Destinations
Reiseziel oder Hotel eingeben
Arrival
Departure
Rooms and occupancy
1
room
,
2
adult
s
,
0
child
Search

==

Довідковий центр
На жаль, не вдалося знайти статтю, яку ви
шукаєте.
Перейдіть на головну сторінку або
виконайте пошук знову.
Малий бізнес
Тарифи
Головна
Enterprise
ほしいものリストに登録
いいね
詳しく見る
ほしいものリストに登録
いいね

---

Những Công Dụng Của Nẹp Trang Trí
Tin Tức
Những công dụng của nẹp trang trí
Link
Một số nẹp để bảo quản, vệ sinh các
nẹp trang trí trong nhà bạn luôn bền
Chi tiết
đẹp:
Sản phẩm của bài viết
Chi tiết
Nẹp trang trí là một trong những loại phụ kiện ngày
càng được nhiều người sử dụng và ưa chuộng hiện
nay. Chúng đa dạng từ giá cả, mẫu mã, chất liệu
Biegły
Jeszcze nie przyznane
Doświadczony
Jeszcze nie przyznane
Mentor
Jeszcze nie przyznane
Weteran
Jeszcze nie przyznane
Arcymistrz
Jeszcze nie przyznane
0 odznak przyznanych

## About this task
Give only the number of lines in the data that hold the word "trong".

## Answer section
2